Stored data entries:
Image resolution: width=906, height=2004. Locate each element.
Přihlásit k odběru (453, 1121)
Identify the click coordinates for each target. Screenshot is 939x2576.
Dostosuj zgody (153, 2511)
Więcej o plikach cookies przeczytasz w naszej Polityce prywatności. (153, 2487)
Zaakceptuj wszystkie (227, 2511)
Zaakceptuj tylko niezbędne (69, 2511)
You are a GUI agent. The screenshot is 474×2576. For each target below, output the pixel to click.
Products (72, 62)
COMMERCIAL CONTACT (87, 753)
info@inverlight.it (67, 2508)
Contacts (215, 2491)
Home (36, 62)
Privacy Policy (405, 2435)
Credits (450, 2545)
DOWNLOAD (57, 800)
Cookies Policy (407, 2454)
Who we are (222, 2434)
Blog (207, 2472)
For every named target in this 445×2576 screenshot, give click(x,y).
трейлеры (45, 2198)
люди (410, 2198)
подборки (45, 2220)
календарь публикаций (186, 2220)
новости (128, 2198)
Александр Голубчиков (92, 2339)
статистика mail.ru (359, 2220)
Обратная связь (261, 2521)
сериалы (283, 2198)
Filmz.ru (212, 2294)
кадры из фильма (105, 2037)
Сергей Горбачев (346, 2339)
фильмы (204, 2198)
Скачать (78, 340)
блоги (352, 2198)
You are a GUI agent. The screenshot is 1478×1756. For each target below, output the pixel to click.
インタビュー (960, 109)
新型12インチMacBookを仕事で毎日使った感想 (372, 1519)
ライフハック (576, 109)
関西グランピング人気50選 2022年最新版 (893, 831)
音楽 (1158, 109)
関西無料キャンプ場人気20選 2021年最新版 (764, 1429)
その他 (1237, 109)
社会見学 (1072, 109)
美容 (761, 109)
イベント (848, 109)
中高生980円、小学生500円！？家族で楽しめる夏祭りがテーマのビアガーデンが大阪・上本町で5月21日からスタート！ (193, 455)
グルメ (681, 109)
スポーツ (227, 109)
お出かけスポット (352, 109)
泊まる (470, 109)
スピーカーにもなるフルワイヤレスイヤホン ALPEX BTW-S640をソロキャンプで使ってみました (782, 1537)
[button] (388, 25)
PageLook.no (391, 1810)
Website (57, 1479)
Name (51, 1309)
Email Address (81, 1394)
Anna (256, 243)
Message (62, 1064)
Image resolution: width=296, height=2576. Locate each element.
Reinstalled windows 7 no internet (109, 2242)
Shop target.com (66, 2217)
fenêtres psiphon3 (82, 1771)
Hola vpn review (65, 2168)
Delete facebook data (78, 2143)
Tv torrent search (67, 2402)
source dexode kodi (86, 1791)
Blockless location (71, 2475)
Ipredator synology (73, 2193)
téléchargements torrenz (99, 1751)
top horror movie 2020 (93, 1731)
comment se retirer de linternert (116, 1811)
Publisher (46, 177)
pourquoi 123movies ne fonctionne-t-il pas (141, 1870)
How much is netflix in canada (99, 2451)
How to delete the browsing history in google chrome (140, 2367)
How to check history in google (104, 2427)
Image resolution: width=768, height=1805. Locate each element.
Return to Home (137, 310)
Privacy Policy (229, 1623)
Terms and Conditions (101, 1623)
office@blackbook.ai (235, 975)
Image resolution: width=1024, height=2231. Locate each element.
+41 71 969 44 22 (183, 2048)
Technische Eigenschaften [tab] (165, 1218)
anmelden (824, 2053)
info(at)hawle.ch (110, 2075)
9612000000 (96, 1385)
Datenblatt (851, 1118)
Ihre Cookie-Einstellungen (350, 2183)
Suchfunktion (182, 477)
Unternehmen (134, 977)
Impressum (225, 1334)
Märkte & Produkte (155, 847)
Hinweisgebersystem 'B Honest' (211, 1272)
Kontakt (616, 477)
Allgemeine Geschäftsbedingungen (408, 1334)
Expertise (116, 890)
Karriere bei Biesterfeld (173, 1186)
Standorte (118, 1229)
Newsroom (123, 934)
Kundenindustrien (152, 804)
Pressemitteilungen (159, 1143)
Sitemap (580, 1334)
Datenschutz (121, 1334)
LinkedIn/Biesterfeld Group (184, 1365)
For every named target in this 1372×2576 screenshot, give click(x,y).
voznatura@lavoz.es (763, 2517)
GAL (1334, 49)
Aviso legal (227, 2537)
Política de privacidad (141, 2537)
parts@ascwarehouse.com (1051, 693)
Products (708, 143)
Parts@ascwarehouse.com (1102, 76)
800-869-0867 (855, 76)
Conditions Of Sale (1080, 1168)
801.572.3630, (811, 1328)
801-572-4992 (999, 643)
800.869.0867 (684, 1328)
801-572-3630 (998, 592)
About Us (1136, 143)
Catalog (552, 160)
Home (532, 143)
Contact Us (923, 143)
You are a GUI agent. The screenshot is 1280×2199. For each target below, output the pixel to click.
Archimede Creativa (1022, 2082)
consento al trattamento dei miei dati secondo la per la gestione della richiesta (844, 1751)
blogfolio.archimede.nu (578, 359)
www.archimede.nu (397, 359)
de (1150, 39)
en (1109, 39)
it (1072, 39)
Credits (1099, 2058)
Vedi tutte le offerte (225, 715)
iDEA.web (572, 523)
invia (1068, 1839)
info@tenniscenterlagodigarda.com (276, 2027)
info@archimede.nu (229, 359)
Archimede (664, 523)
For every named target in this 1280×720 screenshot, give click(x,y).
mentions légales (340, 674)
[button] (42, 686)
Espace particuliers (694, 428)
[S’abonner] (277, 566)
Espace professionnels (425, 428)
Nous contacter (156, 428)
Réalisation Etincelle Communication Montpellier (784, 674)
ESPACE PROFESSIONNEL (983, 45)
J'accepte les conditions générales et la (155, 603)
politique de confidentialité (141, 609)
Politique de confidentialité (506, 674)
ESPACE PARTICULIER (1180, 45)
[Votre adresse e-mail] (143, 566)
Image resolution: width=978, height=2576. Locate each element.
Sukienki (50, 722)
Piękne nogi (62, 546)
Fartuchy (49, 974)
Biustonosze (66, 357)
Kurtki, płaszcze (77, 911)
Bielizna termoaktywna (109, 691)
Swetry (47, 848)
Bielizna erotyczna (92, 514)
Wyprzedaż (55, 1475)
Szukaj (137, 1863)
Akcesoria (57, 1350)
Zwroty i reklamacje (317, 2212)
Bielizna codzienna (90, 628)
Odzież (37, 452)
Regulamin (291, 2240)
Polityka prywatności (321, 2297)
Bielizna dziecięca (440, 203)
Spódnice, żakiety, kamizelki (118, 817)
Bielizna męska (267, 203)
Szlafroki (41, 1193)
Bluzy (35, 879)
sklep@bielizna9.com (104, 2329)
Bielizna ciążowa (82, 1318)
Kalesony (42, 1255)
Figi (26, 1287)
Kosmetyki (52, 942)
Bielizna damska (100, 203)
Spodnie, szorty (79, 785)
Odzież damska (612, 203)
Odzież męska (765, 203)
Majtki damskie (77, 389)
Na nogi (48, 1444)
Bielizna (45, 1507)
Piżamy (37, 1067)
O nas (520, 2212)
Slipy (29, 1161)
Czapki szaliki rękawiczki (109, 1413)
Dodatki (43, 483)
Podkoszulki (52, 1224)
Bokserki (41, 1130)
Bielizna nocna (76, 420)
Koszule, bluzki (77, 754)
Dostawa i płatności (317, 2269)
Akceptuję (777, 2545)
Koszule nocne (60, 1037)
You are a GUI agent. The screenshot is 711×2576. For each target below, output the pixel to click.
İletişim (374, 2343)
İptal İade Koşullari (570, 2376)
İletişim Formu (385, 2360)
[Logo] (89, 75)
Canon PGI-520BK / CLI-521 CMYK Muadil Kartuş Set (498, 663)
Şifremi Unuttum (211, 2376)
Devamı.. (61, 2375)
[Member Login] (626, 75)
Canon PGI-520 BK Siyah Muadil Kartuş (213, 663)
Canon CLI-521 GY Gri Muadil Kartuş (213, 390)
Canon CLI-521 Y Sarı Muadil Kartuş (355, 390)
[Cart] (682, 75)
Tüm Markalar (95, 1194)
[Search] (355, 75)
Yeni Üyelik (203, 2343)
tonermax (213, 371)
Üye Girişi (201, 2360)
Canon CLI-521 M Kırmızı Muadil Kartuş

» **Task details**
With "Policy" as the string to find, copy every line of the records that holds it.

» **Result of this exercise**
Privacy Policy (405, 2435)
Cookies Policy (407, 2454)
Privacy Policy (229, 1623)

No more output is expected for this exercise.